Et la Coupe Davis, comme Julien, ça peut être un objectif ?
Tu m’en aurais parlé il y a six mois, je ne savais même pas si j’allais continuer le tennis… La Coupe Davis, pour le moment, je suis passé à côté. Mais je suis persuadé de pouvoir revenir à mon meilleur niveau – et mieux, encore ! –. La Coupe Davis, c’est un rêve, un rêve… Comme je te l’ai dit, il faut se fixer des objectifs élevés. Et, celui‐là, jouer la Coupe Davis, je l’ai dans ma tête… Il est ambitieux, mais réalisable, j’en suis persuadé. Maintenant, l’équipe de France en place actuellement est vraiment très forte et tourne bien, avec Jo, Gilles, Gaël, Mika, Bennet’…
Est‐ce que finalement, à l’instar d’un Michael Llodra, ce ne serait pas ton heure ?
Mika, il a 30 ans passés et c’est maintenant qu’il joue son meilleur tennis. Ca me rassure et ça me pousse à aller encore plus loin, à me battre encore tous les jours à l’entraînement, c’est sûr ! Lui, il arrive à maturité. Ce n’est pas étonnant, les attaquants mettent souvent plus de temps pour arriver à maturité. Ils sont dans une prise de risque permanente, ils se mettent en danger, ils s’exposent à oublier leur jeu sur des surfaces plus lentes et, donc, à être moins performant… Il faut toujours trouver un équilibre entre l’attaque, l’attente en fond de court, l’attaque en deux‐trois temps… Le mélange est très subtil et nécessite de bien se connaître. D’où l’importance de l’expérience, ce qui implique une maturation plus lente qu’avec un autre style. En tant qu’attaquant, ça me réconforte, je me dis que j’ai encore une belle carte à jouer !

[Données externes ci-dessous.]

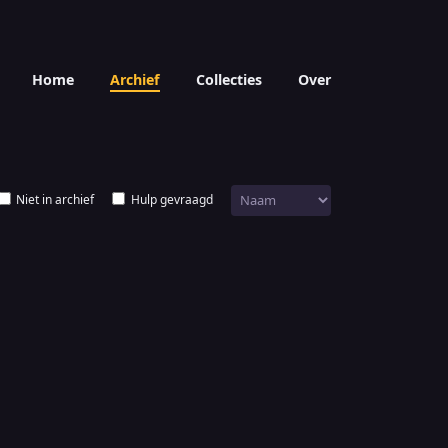
Home
Archief
Collecties
Over
Niet in archief
Hulp gevraagd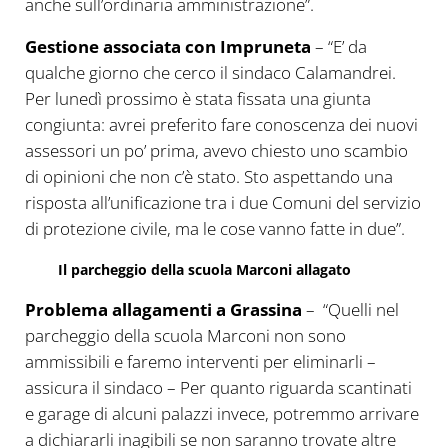
anche sull’ordinaria amministrazione”.
Gestione associata con Impruneta
– “E’ da
qualche giorno che cerco il sindaco Calamandrei.
Per lunedì prossimo è stata fissata una giunta
congiunta: avrei preferito fare conoscenza dei nuovi
assessori un po’ prima, avevo chiesto uno scambio
di opinioni che non c’è stato. Sto aspettando una
risposta all’unificazione tra i due Comuni del servizio
di protezione civile, ma le cose vanno fatte in due”.
Il parcheggio della scuola Marconi allagato
Problema allagamenti a Grassina
– “Quelli nel
parcheggio della scuola Marconi non sono
ammissibili e faremo interventi per eliminarli –
assicura il sindaco – Per quanto riguarda scantinati
e garage di alcuni palazzi invece, potremmo arrivare
a dichiararli inagibili se non saranno trovate altre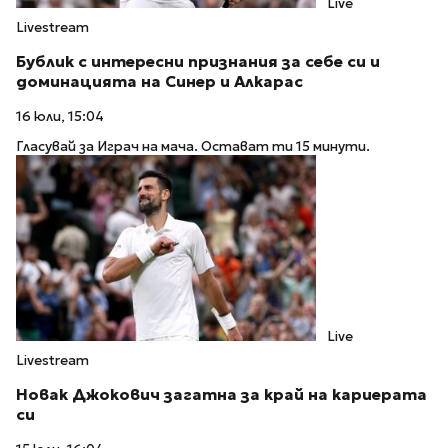
Live
Livestream
Бублик с интересни признания за себе си и
доминацията на Синер и Алкарас
16 юли, 15:04
Гласувай за Играч на мача. Остават ти 15 минути.
Live
Livestream
Новак Джокович загатна за край на кариерата
си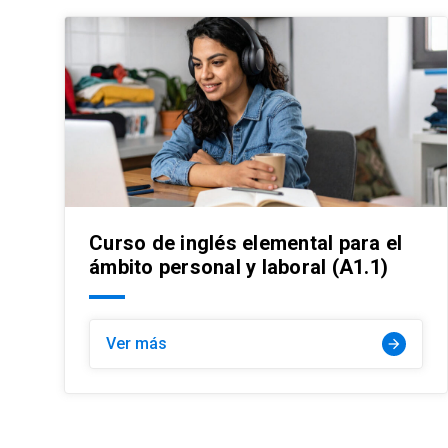
Curso de inglés elemental para el
ámbito personal y laboral (A1.1)
Ver más
arrow_forward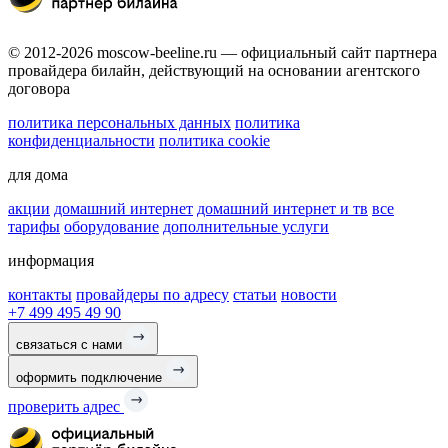
© 2012-2026 moscow-beeline.ru — официальный сайт партнера
провайдера билайн, действующий на основании агентского
договора
политика персональных данных
политика
конфиденциальности
политика cookie
для дома
акции
домашний интернет
домашний интернет и тв
все
тарифы
оборудование
дополнительные услуги
информация
контакты
провайдеры по адресу
статьи
новости
+7 499 495 49 90
связаться с нами
оформить подключение
проверить адрес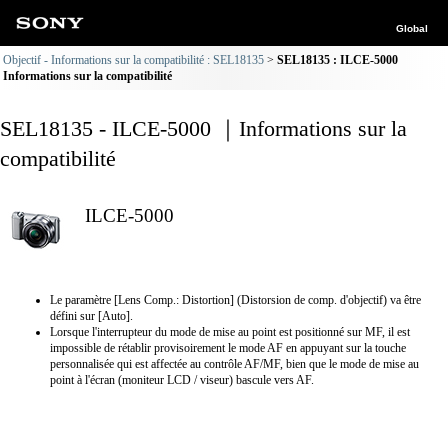
Global
Objectif - Informations sur la compatibilité : SEL18135
SEL18135 : ILCE-5000
Informations sur la compatibilité
SEL18135 - ILCE-5000 ｜Informations sur la
compatibilité
ILCE-5000
Le paramètre [Lens Comp.: Distortion] (Distorsion de comp. d'objectif) va être
défini sur [Auto].
Lorsque l'interrupteur du mode de mise au point est positionné sur MF, il est
impossible de rétablir provisoirement le mode AF en appuyant sur la touche
personnalisée qui est affectée au contrôle AF/MF, bien que le mode de mise au
point à l'écran (moniteur LCD / viseur) bascule vers AF.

Au final, ce match, pour toi, est‐ce que ça n’a pas été le moyen de faire le point sur ton histoire ? Une sorte de pèlerinage ?
Oui, même si ce qui s’est passé là‐bas s’est passé dans l’instant. Si j’ai réussi à exprimer tout ça et à le ressortir sur le terrain, c’est, forcément, que je l’avais en moi. Mais pas de manière consciente.